### [Task to carry out]
Across the records, how many lines contain "card"? Answer with the number alone.

:: Exercise data ::

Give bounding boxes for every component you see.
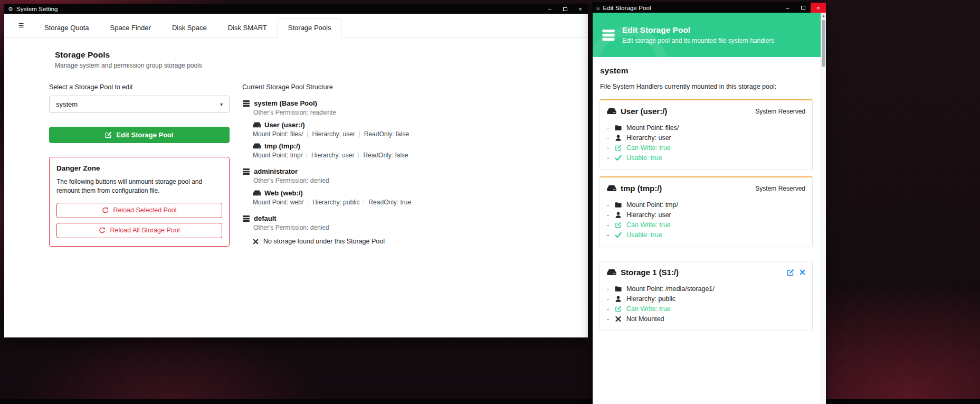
edit-storage-pool-window: ≡ Edit Storage Pool – × Edit Storage Poo… <box>593 3 826 404</box>
pool-structure-column: Current Storage Pool Structure system (B… <box>242 83 411 247</box>
server-icon <box>242 168 250 175</box>
maximize-button[interactable] <box>795 3 811 13</box>
handler-row: Mount Point: /media/storage1/ <box>607 284 805 294</box>
reload-all-label: Reload All Storage Pool <box>110 227 179 234</box>
maximize-icon <box>563 7 567 11</box>
handler-actions <box>787 269 805 276</box>
handler-row: Hierarchy: user <box>607 210 805 220</box>
caret-down-icon: ▾ <box>220 101 223 107</box>
system-setting-titlebar: ⚙ System Setting – × <box>4 4 588 14</box>
refresh-icon <box>99 227 106 234</box>
danger-zone: Danger Zone The following buttons will u… <box>49 157 230 247</box>
pool-edit-column: Select a Storage Pool to edit system ▾ E… <box>49 83 230 247</box>
reload-selected-label: Reload Selected Pool <box>113 206 176 214</box>
row-text: Usable: true <box>626 154 662 162</box>
mount-readonly: ReadOnly: false <box>364 130 409 138</box>
handler-row: Can Write: true <box>607 143 805 153</box>
row-text: Hierarchy: user <box>626 134 671 142</box>
menu-icon[interactable]: ≡ <box>13 21 30 30</box>
mount-hierarchy: Hierarchy: user <box>311 152 354 159</box>
minimize-button[interactable]: – <box>780 3 795 13</box>
handler-row: Hierarchy: public <box>607 294 805 304</box>
pool-permission: Other's Permission: denied <box>253 177 411 184</box>
hdd-icon <box>253 122 261 128</box>
edit-handler-button[interactable] <box>787 269 794 276</box>
scrollbar-thumb[interactable] <box>822 20 825 67</box>
page-header: Storage Pools Manage system and permissi… <box>55 50 588 69</box>
pool-name-heading: system <box>600 66 812 76</box>
window-title: Edit Storage Pool <box>603 5 651 11</box>
banner: Edit Storage Pool Edit storage pool and … <box>593 13 821 57</box>
handler-card-storage1: Storage 1 (S1:/) Mount Point: /media/sto… <box>600 261 813 331</box>
pool-default: default Other's Permission: denied No st… <box>242 214 411 245</box>
danger-zone-description: The following buttons will unmount stora… <box>56 177 222 196</box>
handler-card-tmp: tmp (tmp:/) System Reserved Mount Point:… <box>600 176 813 247</box>
mount-point: Mount Point: web/ <box>253 199 303 206</box>
separator <box>364 200 364 205</box>
remove-handler-button[interactable] <box>800 269 805 275</box>
maximize-icon <box>801 6 805 10</box>
pool-select-label: Select a Storage Pool to edit <box>49 83 230 91</box>
row-text: Not Mounted <box>626 315 664 323</box>
pool-administrator: administrator Other's Permission: denied… <box>242 167 411 206</box>
window-controls: – × <box>780 3 826 13</box>
mount-readonly: ReadOnly: false <box>363 152 408 159</box>
handlers-intro: File System Handlers currently mounted i… <box>600 83 812 90</box>
tab-space-finder[interactable]: Space Finder <box>100 18 161 37</box>
user-icon <box>615 295 623 302</box>
hdd-icon <box>253 143 261 149</box>
edit-storage-pool-button[interactable]: Edit Storage Pool <box>49 127 230 143</box>
mount-web: Web (web:/) Mount Point: web/ Hierarchy:… <box>253 189 411 206</box>
folder-icon <box>615 124 623 131</box>
minimize-button[interactable]: – <box>542 4 557 14</box>
reload-all-pool-button[interactable]: Reload All Storage Pool <box>56 223 222 238</box>
maximize-button[interactable] <box>557 4 573 14</box>
tab-storage-quota[interactable]: Storage Quota <box>34 18 100 37</box>
handler-row: Hierarchy: user <box>607 133 805 143</box>
handler-row: Mount Point: tmp/ <box>607 200 805 210</box>
content: Select a Storage Pool to edit system ▾ E… <box>49 83 588 247</box>
row-text: Hierarchy: user <box>626 211 671 219</box>
close-button[interactable]: × <box>573 4 588 14</box>
structure-title: Current Storage Pool Structure <box>242 83 411 91</box>
edit-icon <box>105 131 112 138</box>
tab-disk-smart[interactable]: Disk SMART <box>217 18 278 37</box>
edit-icon <box>615 221 623 228</box>
folder-icon <box>615 285 623 292</box>
separator <box>307 131 308 137</box>
window-title: System Setting <box>16 6 58 12</box>
row-text: Can Write: true <box>626 305 671 313</box>
mount-name: Web (web:/) <box>264 189 303 197</box>
reload-selected-pool-button[interactable]: Reload Selected Pool <box>56 203 222 218</box>
separator <box>359 131 360 137</box>
desktop: ⚙ System Setting – × ≡ Storage Quota Spa… <box>0 0 980 404</box>
tab-storage-pools[interactable]: Storage Pools <box>278 18 342 37</box>
row-text: Hierarchy: public <box>626 295 675 303</box>
mount-point: Mount Point: files/ <box>253 130 303 138</box>
handler-row: Usable: true <box>607 153 805 163</box>
hdd-icon <box>607 269 616 276</box>
pool-permission: Other's Permission: denied <box>253 224 411 231</box>
tab-disk-space[interactable]: Disk Space <box>161 18 217 37</box>
scrollbar[interactable]: ▲ <box>821 13 826 404</box>
separator <box>307 153 307 158</box>
mount-name: tmp (tmp:/) <box>264 142 300 150</box>
scroll-up-button[interactable]: ▲ <box>821 13 826 19</box>
edit-icon <box>615 144 623 151</box>
separator <box>358 153 359 158</box>
user-icon <box>615 211 623 218</box>
mount-point: Mount Point: tmp/ <box>253 152 302 159</box>
x-icon <box>615 315 623 322</box>
handler-row: Usable: true <box>607 230 805 240</box>
pool-name: default <box>254 214 277 222</box>
handler-row: Not Mounted <box>607 314 805 324</box>
close-button[interactable]: × <box>811 3 826 13</box>
folder-icon <box>615 201 623 208</box>
row-text: Can Write: true <box>626 221 671 229</box>
edit-button-label: Edit Storage Pool <box>116 131 173 139</box>
handler-card-user: User (user:/) System Reserved Mount Poin… <box>600 99 813 170</box>
system-setting-window: ⚙ System Setting – × ≡ Storage Quota Spa… <box>4 4 588 337</box>
mount-readonly: ReadOnly: true <box>368 199 411 206</box>
system-reserved-badge: System Reserved <box>755 185 805 192</box>
pool-select[interactable]: system ▾ <box>49 96 230 113</box>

:::

### [Output for this task]
3